Input:
┄┄┄┄┄┄┄┄┄┄

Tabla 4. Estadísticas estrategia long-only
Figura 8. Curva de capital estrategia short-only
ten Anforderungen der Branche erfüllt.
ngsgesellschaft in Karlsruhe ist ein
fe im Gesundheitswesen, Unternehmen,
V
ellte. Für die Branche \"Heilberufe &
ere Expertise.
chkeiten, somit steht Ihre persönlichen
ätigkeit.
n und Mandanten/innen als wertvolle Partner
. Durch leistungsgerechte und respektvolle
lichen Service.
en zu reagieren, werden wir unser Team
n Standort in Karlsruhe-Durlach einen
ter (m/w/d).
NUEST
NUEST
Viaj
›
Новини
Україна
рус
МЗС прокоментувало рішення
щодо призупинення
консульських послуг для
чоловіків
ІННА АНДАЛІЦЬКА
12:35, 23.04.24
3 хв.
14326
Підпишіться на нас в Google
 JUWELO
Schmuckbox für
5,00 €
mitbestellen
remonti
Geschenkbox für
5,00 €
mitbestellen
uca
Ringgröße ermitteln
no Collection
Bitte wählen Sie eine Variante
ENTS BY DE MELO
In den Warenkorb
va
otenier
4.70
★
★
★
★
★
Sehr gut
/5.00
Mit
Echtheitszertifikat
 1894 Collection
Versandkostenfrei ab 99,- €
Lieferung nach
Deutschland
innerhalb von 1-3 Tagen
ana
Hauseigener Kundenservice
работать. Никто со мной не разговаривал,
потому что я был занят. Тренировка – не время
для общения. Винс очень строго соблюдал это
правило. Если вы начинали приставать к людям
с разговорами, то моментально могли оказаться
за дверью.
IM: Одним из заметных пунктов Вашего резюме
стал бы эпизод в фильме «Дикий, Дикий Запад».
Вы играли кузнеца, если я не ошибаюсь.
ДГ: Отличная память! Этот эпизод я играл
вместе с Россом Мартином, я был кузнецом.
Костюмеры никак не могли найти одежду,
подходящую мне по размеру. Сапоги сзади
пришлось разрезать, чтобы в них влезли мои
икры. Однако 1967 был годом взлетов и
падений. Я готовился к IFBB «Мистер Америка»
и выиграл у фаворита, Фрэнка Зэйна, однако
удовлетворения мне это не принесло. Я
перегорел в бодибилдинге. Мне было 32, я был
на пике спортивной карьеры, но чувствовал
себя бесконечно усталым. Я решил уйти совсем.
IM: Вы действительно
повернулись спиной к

┄┄┄┄┄┄┄┄┄┄

Problem details:
If a line in the entries above contains the word "могли", copy it.

Exercise result:
с разговорами, то моментально могли оказаться
Костюмеры никак не могли найти одежду,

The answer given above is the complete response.